I'll Play! Word Search

So, Carl Zimmer asks the question (from his reader):

What actually is the longest word (in any language) encoded by the reference human genome? If I had the time and computer power I’d have a look…
Guesstimate – it’ll be somewhere in the 4-5 letter range, depending on letter frequency in the target language.

Well, 6-letter words are somewhat easy to find actually in the database of all known proteins. When I was doing my graduate research, I had to do it the old-fashioned way… I read gels. To pass the time when analyzing, I’d see if I could find words in the translated amino acid sequences.
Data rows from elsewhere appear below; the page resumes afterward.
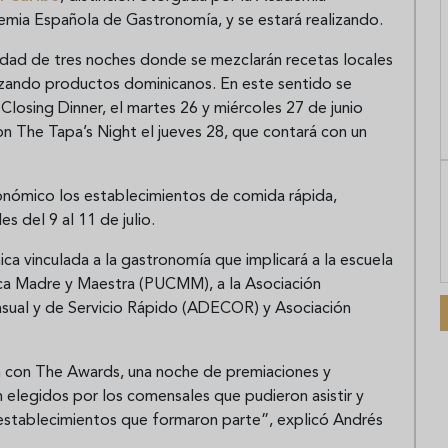
mia Española de Gastronomía, y se estará realizando.
ividad de tres noches donde se mezclarán recetas locales
lizando productos dominicanos. En este sentido se
Closing Dinner, el martes 26 y miércoles 27 de junio
n The Tapa’s Night el jueves 28, que contará con un
onómico los establecimientos de comida rápida,
s del 9 al 11 de julio.
 vinculada a la gastronomía que implicará a la escuela
lica Madre y Maestra (PUCMM), a la Asociación
sual y de Servicio Rápido (ADECOR) y Asociación
 con The Awards, una noche de premiaciones y
 elegidos por los comensales que pudieron asistir y
 establecimientos que formaron parte”, explicó Andrés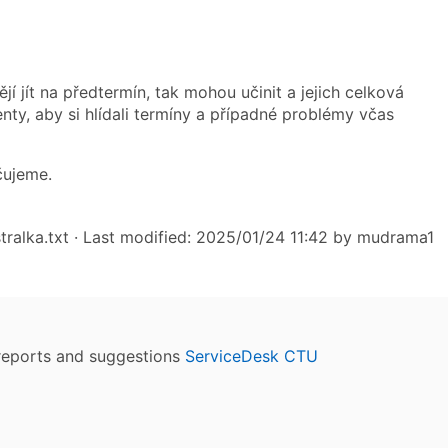
í jít na předtermín, tak mohou učinit a jejich celková
ty, aby si hlídali termíny a případné problémy včas
čujeme.
ralka.txt
· Last modified: 2025/01/24 11:42 by
mudrama1
reports and suggestions
ServiceDesk CTU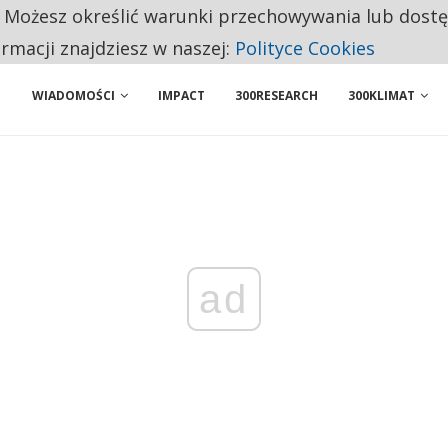
. Możesz określić warunki przechowywania lub dost
NIORZY PRZEZNACZAJĄ NA PODSTAWOWE ZAKUPY
ormacji znajdziesz w naszej:
Polityce Cookies
WIADOMOŚCI
IMPACT
300RESEARCH
300KLIMAT
ad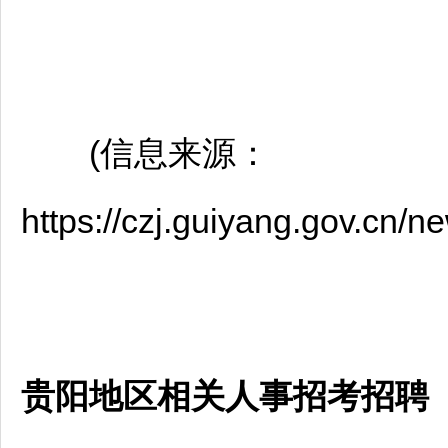
(信息来源：
https://czj.guiyang.gov.c
贵阳地区相关人事招考招聘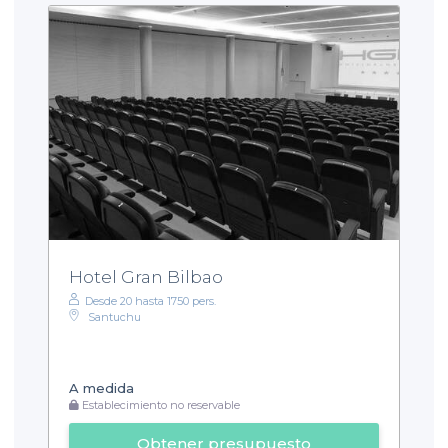
Hotel Gran Bilbao
Desde 20 hasta 1750 pers.
Santuchu
A medida
Establecimiento no reservable
Obtener presupuesto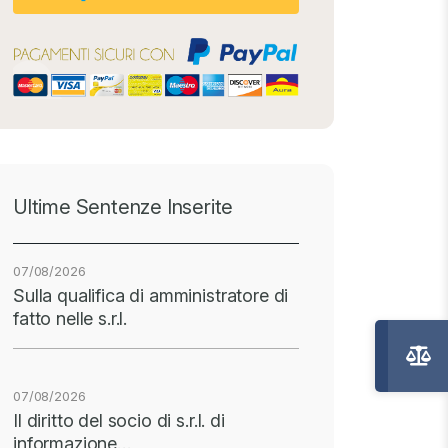
Ultime Sentenze Inserite
07/08/2026
Sulla qualifica di amministratore di
fatto nelle s.r.l.
07/08/2026
Il diritto del socio di s.r.l. di
informazione…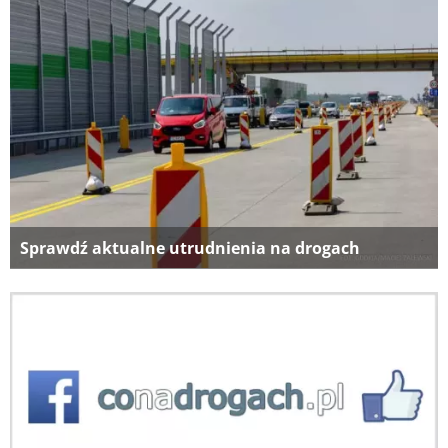
Sprawdź aktualne utrudnienia na drogach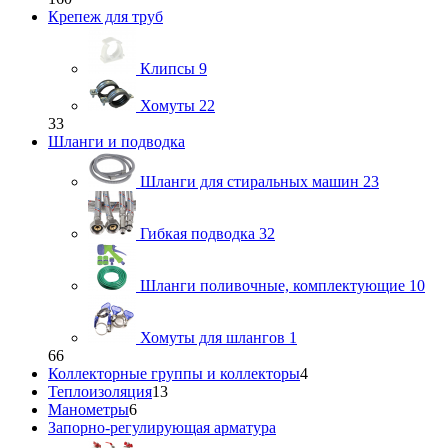
Крепеж для труб
Клипсы
9
Хомуты
22
33
Шланги и подводка
Шланги для стиральных машин
23
Гибкая подводка
32
Шланги поливочные, комплектующие
10
Хомуты для шлангов
1
66
Коллекторные группы и коллекторы
4
Теплоизоляция
13
Манометры
6
Запорно-регулирующая арматура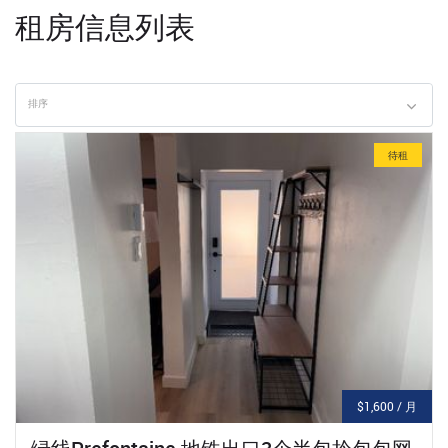
租房信息列表
排序
待租
$1,600 / 月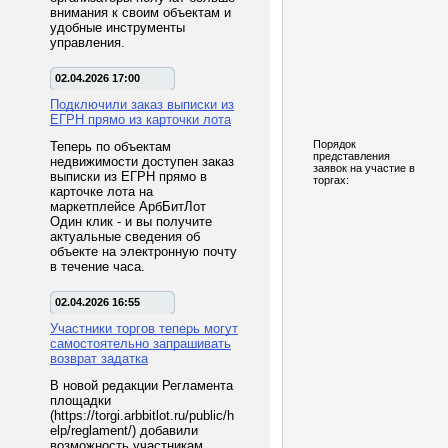
внимания к своим объектам и
удобные инструменты
управления.
02.04.2026 17:00
Подключили заказ выписки из
ЕГРН прямо из карточки лота
Порядок
Теперь по объектам
представления
недвижимости доступен заказ
заявок на участие в
выписки из ЕГРН прямо в
торгах:
карточке лота на
маркетплейсе АрбБитЛот
Один клик - и вы получите
актуальные сведения об
объекте на электронную почту
в течение часа.
02.04.2026 16:55
Участники торгов теперь могут
самостоятельно запрашивать
возврат задатка
В новой редакции Регламента
площадки
(https://torgi.arbbitlot.ru/public/h
elp/reglament/) добавили
возможность участникам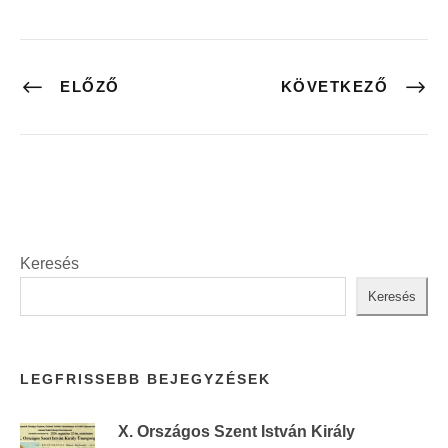
ELŐZŐ
KÖVETKEZŐ
Keresés
Keresés
LEGFRISSEBB BEJEGYZÉSEK
X. Országos Szent István Király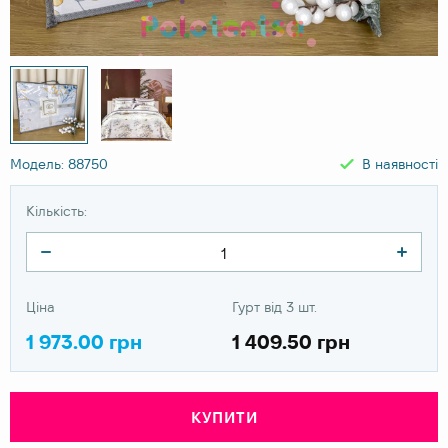
Модель: 88750
В наявності
Кількість:
Ціна
Гурт від 3 шт.
1 973.00 грн
1 409.50 грн
КУПИТИ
I found a few 6 and 7 letter words… and if my memory doesn’t fail me, an 8 letter word. But I don’t remember what it was! Doing a quick BLAST on two words I found SEARCH (in Plesiocystis pacifica, a bacteria) and CHANGE (in Danio rerio, zebrafish). I’m sure there are many others.

Wanna play? (who’s done this before?). The question above is of course the human genome, but we could do subcategories… all genomes, human only.. :). I suspect you could parse a simple dictionary into a FASTA format and blast against the genome :).

update: I’ve really got to get back to work. I looked for my full name and I’ve found every part “Warren” “Calvin” “Lathe” (and III is everywhere) and NO, the fact that the first is in Neisseria gonorrhoeae and the latter is in Salmonella enterica is of NO significance whatsoever. Hey “Calvin” is in platypus, so… oh nevermind.

3 thoughts on “I'll Play! Word Search

  1. Mary

    Have you heard about Mark Boguski’s contribution to Michael Crichton’s The Lost World? First, you need to know the background–how Mark ran the sequence he found in Jurassic Park with BLAST to see what the sequence was. You can find that story here (pdf): http://www.markboguski.net/publications_PDFs/BioTechniques%201992.pdf

    PDF link comes from this page: http://www.markboguski.net/publications.htm Boguski, M. S. (1992). “A molecular biologist visits Jurassic Park.” Biotechniques 12(5): 668-669.

    Then you take the new sequence from The Lost World that Mark provided. You can get it here: http://www.inf.fu-berlin.de/lehre/WS05/aldabi/aufgabe5_12.html Be sure to take the second one–the one from Lost World.

    You run it with blastx at NCBI. Run against the nr (non-redundant) database. Find the top hit. Read the gaps.

    P.S. Mark was at the NIH at the time.